◆ **GOAL OF THE EXERCISE**
One number is the full answer: how many lines in the records contain the word "können"?

Excerpts from a dataset

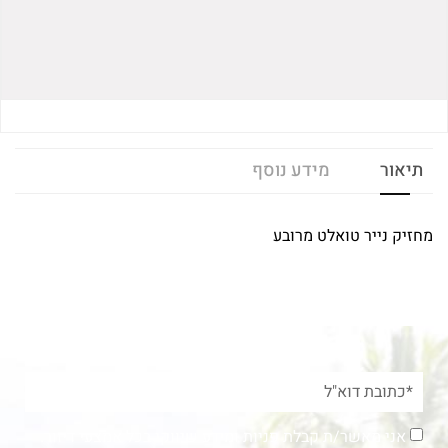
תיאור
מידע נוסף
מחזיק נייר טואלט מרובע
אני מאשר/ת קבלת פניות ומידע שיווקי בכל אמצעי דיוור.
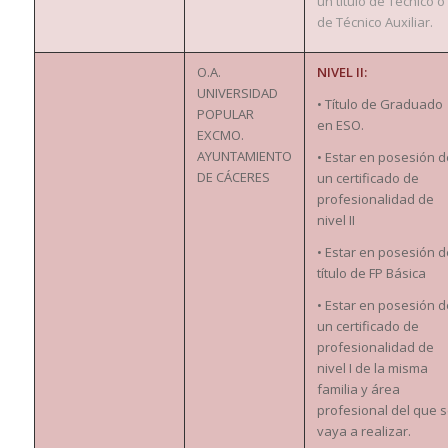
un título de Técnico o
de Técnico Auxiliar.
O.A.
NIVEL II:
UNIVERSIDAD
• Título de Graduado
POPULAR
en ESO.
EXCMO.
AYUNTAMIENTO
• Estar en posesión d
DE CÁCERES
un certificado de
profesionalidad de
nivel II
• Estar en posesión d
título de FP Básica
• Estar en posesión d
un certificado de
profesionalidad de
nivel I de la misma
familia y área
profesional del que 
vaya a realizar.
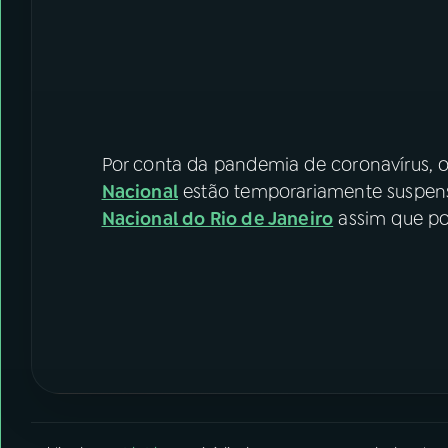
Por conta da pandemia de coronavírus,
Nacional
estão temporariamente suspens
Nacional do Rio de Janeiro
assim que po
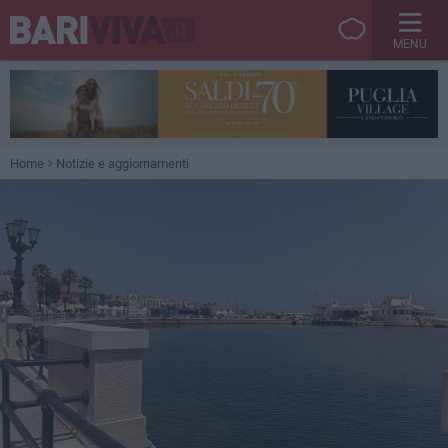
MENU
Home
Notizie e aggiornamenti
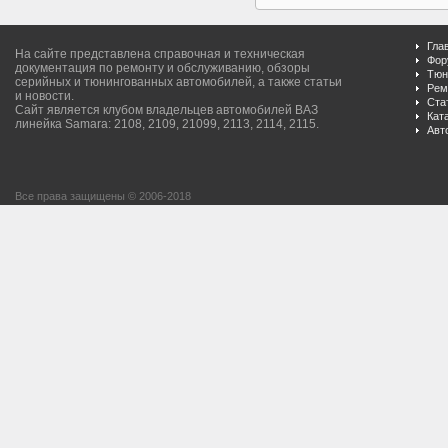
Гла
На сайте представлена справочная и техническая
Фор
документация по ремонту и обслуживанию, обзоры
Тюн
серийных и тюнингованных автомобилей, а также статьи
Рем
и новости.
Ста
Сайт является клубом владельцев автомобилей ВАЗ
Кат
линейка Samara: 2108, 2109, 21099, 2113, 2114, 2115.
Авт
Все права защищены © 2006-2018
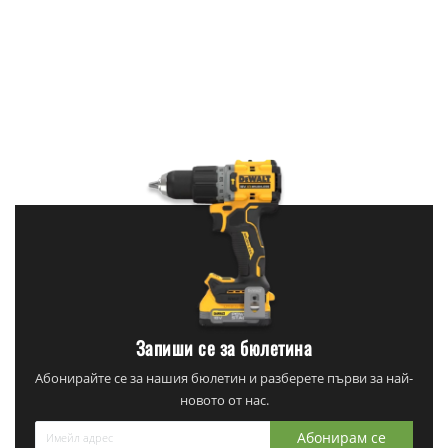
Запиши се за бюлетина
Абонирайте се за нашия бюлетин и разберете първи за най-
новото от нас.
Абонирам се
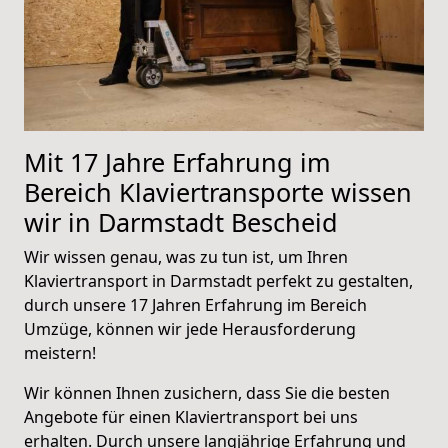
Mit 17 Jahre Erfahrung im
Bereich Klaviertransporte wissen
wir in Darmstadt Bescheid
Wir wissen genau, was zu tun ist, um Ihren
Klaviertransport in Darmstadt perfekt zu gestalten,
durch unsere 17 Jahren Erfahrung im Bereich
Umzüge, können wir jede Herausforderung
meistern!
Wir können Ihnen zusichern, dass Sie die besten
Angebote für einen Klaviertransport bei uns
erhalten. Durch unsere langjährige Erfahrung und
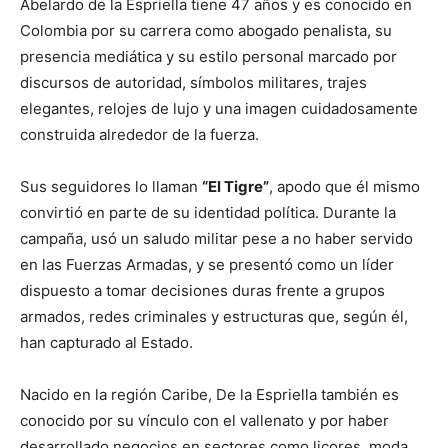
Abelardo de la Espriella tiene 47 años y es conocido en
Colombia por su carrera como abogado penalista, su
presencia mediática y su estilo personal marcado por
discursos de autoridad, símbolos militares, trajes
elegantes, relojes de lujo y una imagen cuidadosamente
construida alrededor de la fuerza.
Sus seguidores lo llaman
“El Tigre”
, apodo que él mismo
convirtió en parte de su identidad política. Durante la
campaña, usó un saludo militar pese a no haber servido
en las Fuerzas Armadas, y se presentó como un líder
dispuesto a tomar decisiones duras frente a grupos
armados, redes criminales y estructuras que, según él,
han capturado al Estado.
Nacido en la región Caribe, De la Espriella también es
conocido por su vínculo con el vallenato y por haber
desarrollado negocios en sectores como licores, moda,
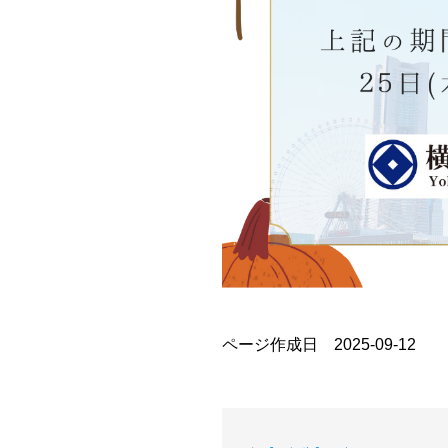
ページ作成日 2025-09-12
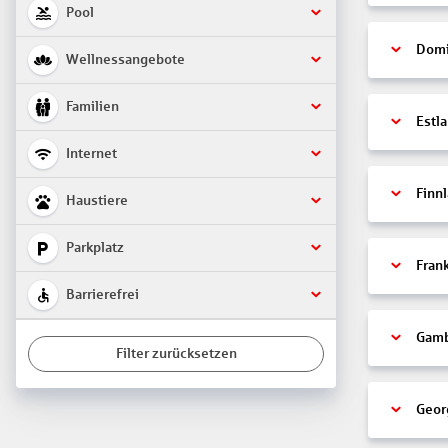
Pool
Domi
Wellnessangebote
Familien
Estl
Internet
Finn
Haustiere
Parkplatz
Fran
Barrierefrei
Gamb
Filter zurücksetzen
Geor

--

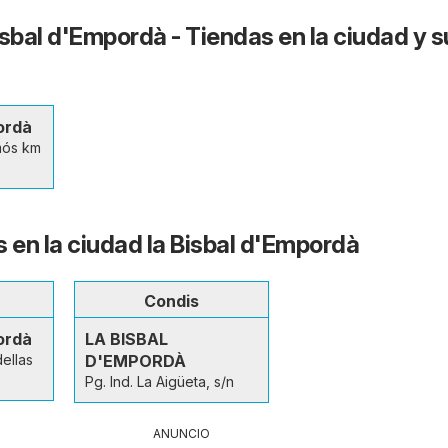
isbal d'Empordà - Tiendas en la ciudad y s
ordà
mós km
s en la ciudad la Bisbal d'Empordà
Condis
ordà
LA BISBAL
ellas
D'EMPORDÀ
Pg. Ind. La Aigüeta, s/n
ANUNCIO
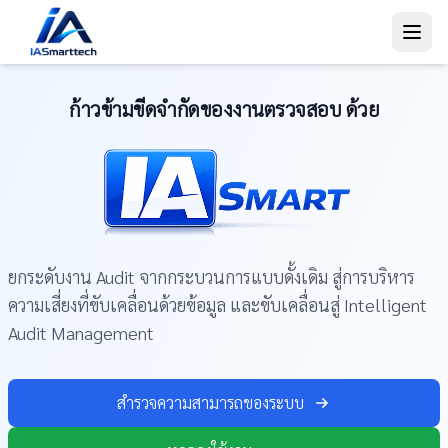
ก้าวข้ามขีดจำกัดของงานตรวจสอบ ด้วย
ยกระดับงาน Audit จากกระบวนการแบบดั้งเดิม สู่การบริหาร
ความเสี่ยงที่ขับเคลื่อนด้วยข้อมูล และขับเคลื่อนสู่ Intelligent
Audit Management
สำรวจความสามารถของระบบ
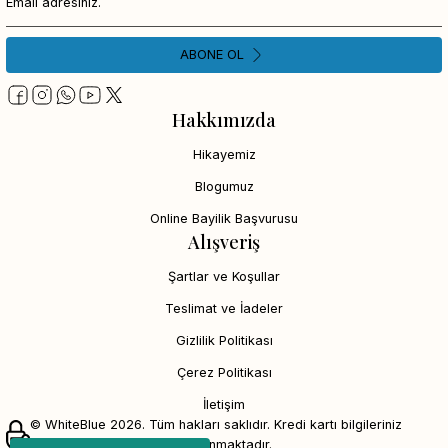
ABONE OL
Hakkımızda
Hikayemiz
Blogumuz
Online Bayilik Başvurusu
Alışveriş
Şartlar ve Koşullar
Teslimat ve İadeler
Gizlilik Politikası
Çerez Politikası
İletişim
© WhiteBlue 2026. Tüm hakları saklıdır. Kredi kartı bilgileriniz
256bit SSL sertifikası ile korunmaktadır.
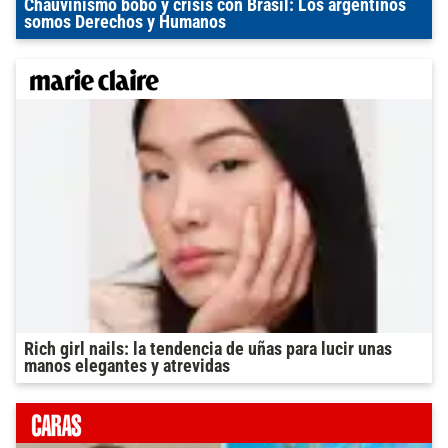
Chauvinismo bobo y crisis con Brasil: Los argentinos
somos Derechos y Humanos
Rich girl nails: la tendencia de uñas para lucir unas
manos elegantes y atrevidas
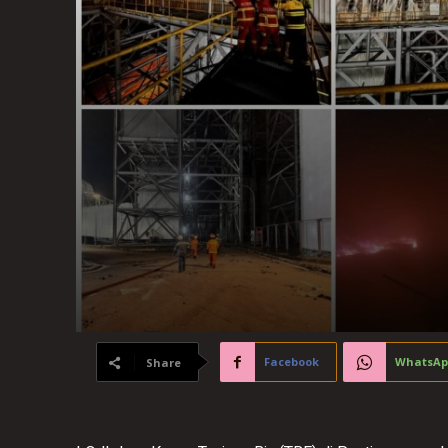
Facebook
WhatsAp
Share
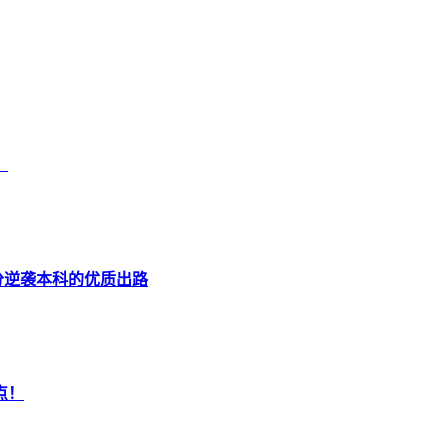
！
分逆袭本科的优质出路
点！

◆ **REPLY TO THE TASK**
2